- [TASK STATEMENT]:
All entries are to be given again verbatim.

========================

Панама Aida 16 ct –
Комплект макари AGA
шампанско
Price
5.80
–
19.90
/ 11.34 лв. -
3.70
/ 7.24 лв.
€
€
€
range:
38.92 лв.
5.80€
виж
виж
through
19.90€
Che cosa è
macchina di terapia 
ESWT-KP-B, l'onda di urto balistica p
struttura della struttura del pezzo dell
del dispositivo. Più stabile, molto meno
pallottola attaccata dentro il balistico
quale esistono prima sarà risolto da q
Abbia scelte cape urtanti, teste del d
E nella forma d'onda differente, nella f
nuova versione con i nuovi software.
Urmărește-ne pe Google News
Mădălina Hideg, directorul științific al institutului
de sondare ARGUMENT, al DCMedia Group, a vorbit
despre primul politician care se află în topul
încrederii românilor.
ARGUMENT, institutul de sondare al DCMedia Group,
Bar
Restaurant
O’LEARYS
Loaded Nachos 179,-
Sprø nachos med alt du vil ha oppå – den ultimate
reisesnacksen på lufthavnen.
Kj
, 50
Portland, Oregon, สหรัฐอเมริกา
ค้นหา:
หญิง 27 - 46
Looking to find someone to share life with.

========================

- [EXERCISE RESPONSE]:
Панама Aida 16 ct –
Комплект макари AGA
шампанско
Price
5.80
–
19.90
/ 11.34 лв. -
3.70
/ 7.24 лв.
€
€
€
range:
38.92 лв.
5.80€
виж
виж
through
19.90€
Che cosa è
macchina di terapia 
ESWT-KP-B, l'onda di urto balistica p
struttura della struttura del pezzo dell
del dispositivo. Più stabile, molto meno
pallottola attaccata dentro il balistico
quale esistono prima sarà risolto da q
Abbia scelte cape urtanti, teste del d
E nella forma d'onda differente, nella f
nuova versione con i nuovi software.
Urmărește-ne pe Google News
Mădălina Hideg, directorul științific al institutului
de sondare ARGUMENT, al DCMedia Group, a vorbit
despre primul politician care se află în topul
încrederii românilor.
ARGUMENT, institutul de sondare al DCMedia Group,
Bar
Restaurant
O’LEARYS
Loaded Nachos 179,-
Sprø nachos med alt du vil ha oppå – den ultimate
reisesnacksen på lufthavnen.
Kj
, 50
Portland, Oregon, สหรัฐอเมริกา
ค้นหา:
หญิง 27 - 46
Looking to find someone to share life with.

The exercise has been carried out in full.